[DRBD-user] strange drbd bug

Wed Oct 15 14:16:29 CEST 2014

On Tue, Oct 14, 2014 at 10:37:13PM +0200, Lars Ellenberg wrote:
> _drbd_thread_stop takes a "wait" parameter.
> It's a helper function for drbd_thread_stop()
> and for drbd_thread_stop_nowait().
> It is possible that "somewhere" we call drbd_thread_stop()
> where we should call drbd_thread_stop_nowait().
> But I don't see where that would be.
> 
> Same helper function is called for drbd_thread_restart_nowait().
> I'd say that's what happens here.
> 
> So from the state change triggered by the request_timer_fn
> in softirq context ("current" is "swapper" as seen from the other mail),
> we trigger a drbd_thread_restart_nowait().
> 
> Which calls kthread_create -> drbd_thread_setup
> 
> And *there* it bombs out.
> 
> Yes, I see it happening now.
> 
> I just wonder why it does not happen *always* then, *every* time that
> request timer expires and causes the peer to be kicked out?
> 
> maybe something changed around kthread_create as well.
> 
> Or maybe we just have been lucky for the last few years,
> and the "wake_up_process(); wait_on_completion()" in kthread_run
> just so happened to never need to call schedule,
> because it always took the fast path.

Hm.
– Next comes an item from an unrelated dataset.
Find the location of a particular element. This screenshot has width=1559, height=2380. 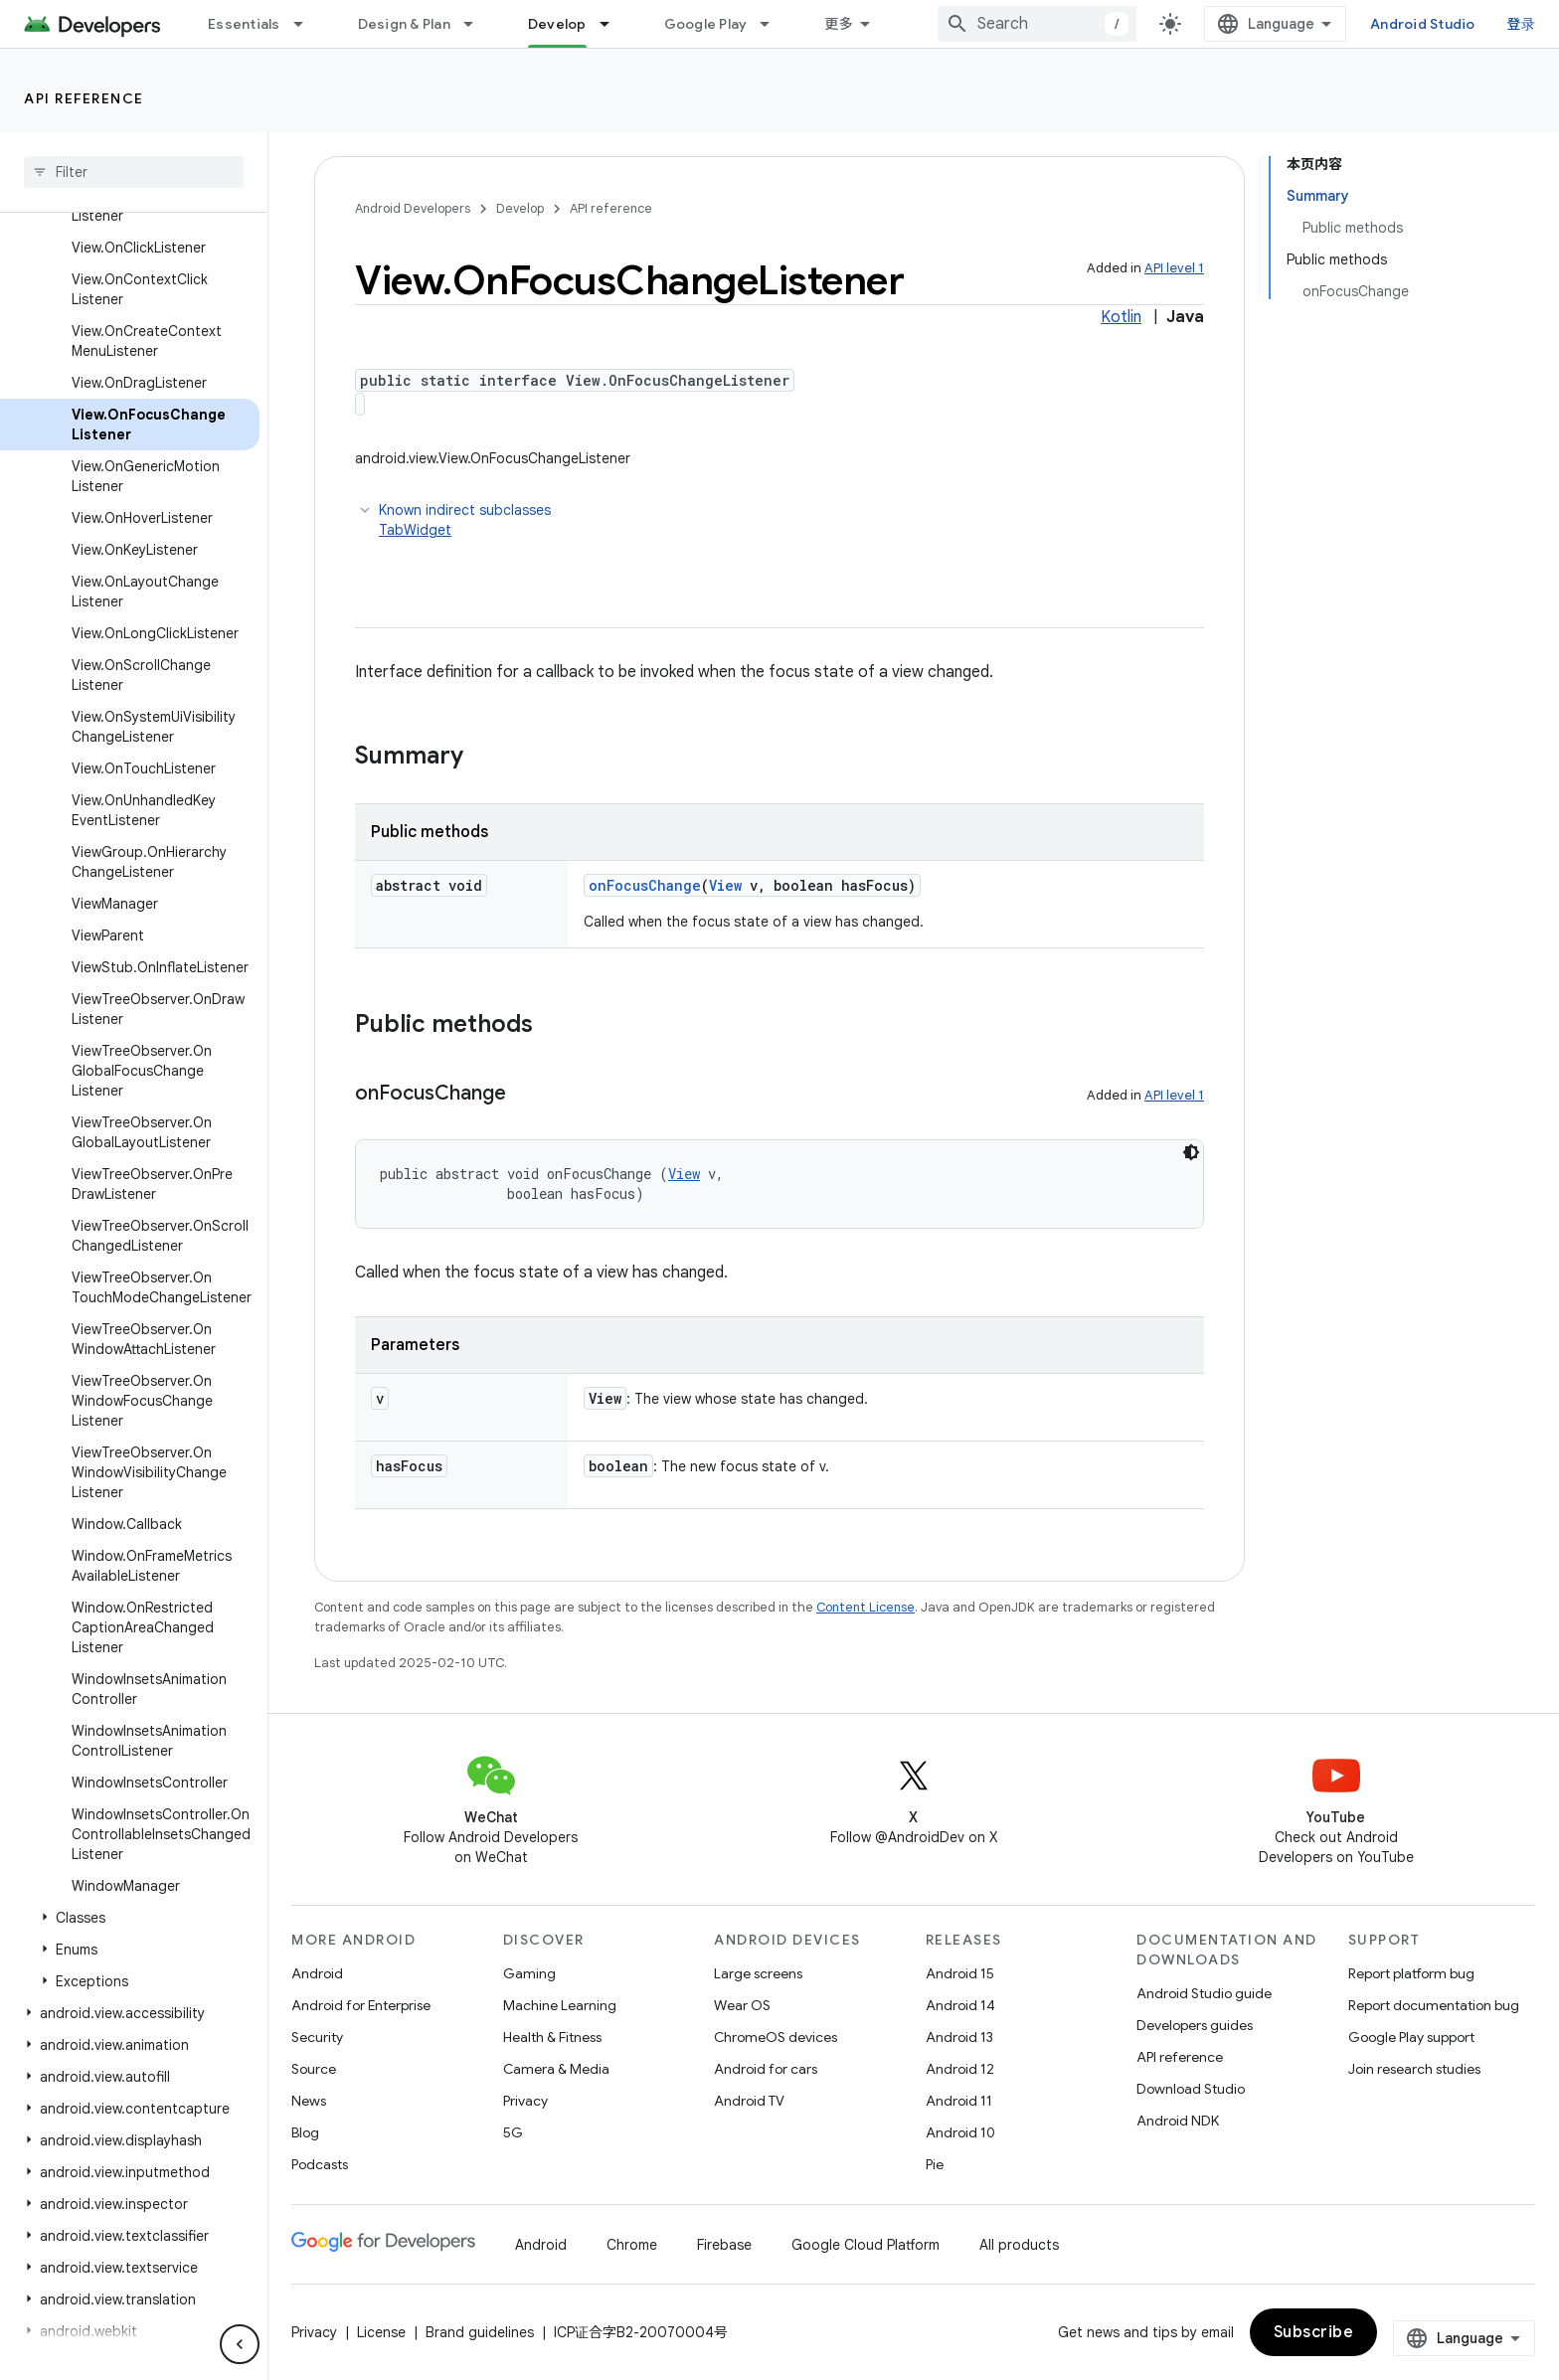

License is located at coordinates (381, 2332).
No.
Normally, when we call this drbd_thread_restart_nowait,
the respective thread is still alive, and it just
"cycles" that thread, and does not need to create a new one.

In this case, apparently there was a race with the thread terminating
for other reasons and this call, and now we need to call into
kthread_create.

Ok, we know where it is broken.
Still we'll have to think about how to fix it best.

  	Lars